Но мы, начальство, широки только между своими, духовными: крестьяне, привыкшие, по старым традициям, смотреть на чиновника, как на притеснителя, беспрекословно исполняют его приказания, только боясь палки; наши же требования они исполняют только после долгих и многих хлопот с нашей стороны: при наших следствиях много приходится употреблять хлопот, чтобы вызвать к себе мужика к допросу.

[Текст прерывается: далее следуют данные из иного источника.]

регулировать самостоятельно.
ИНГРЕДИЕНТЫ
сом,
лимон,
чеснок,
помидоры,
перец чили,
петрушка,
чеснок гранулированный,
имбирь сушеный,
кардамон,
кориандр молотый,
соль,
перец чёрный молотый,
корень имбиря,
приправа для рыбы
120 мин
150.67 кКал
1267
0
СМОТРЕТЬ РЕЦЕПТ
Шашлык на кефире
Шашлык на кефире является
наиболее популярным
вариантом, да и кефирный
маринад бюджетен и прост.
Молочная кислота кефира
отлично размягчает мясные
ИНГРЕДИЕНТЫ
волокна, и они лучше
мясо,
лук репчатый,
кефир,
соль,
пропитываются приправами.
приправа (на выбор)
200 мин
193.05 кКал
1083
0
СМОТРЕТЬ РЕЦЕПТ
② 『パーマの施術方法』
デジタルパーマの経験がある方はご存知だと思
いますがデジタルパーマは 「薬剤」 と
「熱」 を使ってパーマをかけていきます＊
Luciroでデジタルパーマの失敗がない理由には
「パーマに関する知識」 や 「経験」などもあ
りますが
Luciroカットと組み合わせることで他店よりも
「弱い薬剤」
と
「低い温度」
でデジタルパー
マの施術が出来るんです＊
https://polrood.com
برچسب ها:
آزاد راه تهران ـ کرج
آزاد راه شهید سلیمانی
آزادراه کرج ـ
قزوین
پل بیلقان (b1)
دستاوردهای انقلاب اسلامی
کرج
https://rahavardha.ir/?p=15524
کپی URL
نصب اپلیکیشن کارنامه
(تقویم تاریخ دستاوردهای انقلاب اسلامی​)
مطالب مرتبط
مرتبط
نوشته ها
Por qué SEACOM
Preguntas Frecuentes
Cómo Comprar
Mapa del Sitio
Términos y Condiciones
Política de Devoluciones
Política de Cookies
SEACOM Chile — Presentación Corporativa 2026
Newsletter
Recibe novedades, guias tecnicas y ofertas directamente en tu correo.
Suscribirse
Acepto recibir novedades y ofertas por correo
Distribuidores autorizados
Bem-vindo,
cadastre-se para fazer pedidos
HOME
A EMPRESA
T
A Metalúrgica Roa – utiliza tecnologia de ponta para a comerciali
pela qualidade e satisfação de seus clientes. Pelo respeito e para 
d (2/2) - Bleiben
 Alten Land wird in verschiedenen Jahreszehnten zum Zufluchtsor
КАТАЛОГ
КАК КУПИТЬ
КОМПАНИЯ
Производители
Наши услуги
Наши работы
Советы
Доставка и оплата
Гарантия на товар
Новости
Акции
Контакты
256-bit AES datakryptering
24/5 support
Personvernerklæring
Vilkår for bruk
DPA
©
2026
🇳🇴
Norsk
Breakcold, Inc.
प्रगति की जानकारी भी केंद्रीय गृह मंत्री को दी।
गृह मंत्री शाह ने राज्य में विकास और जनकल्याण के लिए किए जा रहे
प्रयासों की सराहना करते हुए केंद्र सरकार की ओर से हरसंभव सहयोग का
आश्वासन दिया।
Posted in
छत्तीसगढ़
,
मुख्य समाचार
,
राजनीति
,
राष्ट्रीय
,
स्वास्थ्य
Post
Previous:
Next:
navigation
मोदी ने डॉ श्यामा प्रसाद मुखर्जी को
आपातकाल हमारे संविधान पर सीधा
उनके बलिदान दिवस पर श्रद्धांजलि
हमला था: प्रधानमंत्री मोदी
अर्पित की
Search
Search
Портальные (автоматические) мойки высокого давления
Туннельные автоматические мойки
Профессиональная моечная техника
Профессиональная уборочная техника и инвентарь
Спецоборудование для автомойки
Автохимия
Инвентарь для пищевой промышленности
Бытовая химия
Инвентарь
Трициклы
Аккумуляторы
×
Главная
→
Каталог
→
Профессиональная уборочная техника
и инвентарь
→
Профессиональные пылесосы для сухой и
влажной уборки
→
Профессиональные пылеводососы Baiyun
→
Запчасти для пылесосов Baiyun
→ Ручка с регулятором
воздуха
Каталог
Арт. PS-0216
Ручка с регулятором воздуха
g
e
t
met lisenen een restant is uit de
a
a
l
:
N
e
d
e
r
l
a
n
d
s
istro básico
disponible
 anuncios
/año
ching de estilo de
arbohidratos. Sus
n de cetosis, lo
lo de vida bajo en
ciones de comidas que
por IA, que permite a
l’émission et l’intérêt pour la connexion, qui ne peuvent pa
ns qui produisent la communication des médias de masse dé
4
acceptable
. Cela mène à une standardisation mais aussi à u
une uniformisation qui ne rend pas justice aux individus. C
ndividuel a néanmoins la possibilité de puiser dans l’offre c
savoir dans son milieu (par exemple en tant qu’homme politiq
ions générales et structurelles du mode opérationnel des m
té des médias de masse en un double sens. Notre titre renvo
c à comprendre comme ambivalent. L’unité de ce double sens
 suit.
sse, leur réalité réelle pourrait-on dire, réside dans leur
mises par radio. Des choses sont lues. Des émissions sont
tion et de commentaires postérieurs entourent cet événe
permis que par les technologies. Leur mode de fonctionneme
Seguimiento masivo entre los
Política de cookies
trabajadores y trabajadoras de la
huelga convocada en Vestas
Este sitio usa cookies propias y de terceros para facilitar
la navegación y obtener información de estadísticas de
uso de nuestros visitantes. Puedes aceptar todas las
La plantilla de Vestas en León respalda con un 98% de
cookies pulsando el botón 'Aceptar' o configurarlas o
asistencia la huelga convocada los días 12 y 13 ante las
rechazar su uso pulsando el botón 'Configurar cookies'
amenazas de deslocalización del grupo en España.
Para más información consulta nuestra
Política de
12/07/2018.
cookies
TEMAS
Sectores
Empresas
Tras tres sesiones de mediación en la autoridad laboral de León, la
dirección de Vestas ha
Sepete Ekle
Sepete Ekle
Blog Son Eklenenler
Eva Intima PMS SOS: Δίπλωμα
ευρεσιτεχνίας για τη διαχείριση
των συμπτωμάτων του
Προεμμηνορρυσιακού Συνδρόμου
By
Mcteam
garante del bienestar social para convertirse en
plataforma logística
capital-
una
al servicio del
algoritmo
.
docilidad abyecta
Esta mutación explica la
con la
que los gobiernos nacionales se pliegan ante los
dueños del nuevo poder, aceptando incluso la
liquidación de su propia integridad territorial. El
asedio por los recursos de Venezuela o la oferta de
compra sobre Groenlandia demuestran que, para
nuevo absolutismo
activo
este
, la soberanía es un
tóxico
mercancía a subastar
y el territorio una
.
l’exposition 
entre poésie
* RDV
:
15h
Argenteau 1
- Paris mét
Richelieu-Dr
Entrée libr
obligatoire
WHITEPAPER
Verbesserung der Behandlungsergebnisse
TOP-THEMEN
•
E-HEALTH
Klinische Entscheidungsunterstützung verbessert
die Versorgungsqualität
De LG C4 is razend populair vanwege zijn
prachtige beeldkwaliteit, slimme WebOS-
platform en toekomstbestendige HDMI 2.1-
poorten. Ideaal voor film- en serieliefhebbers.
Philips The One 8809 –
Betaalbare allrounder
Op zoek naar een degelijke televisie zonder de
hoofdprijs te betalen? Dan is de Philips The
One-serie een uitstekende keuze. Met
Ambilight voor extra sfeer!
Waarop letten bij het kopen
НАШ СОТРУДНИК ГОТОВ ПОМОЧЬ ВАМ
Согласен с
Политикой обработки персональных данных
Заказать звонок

Из множества таких дел, скажу об одном. Однажды, летом, только что приехал я домой из села за 65 вёрст, куда ездил я из-за метрической справки, как получаю указ ехать туда же опять, по делу о пропуске по метрикам одного мужика, у которого сын подлежал отдаче в солдаты. Я нанял лошадей за 3 рубля и поехал до ближайшего села. Там духовенство наняло лошадей до следующего, оттуда — до места следствия. Я нарочито приехал в праздник, чтобы застать крестьян дома. Священник уехал в город, а крестьяне, хотя были и не в поле, но, за то, все в кабаке. Несчётное число раз посылал я и дьячков, и церковного сторожа и за сотским, и за десятником, и за старостой, — нейдёт никто, да и только. «Нам, говорят, не до поповских дел, у нас свои дела, поважнее ихних». Ночью приехал священник, до света ещё послал за старостой, — и крестьяне явились все, кроме одного, который до света уехал в поле. «Что вы, говорю, не пришли ко мне вчера? Ведь напрасно только задержали и меня вчера, и себя теперь». — «Да признаться, все были выпивши, идти-то к вам и стыдно было». Крестьянин, уехавший в поле, был мне нужен. Я послал за ним причетника отыскать его в поле. Но крестьянин не хотел бросить своей работы, и явился ко мне поздно уже вечером. Кончивши дело, я еду обратно домой: местный причт нанимает мне пару лошадей до ближайшего села, в этом нанимают до следующего, там — до моего дому. Таким образом моя поездка, из-за чужого дела, духовенству, ни в чём неповинному, стоила 14 рублей, а мне 3 рубля и четыре дня времени. И это случится в течение года не один раз...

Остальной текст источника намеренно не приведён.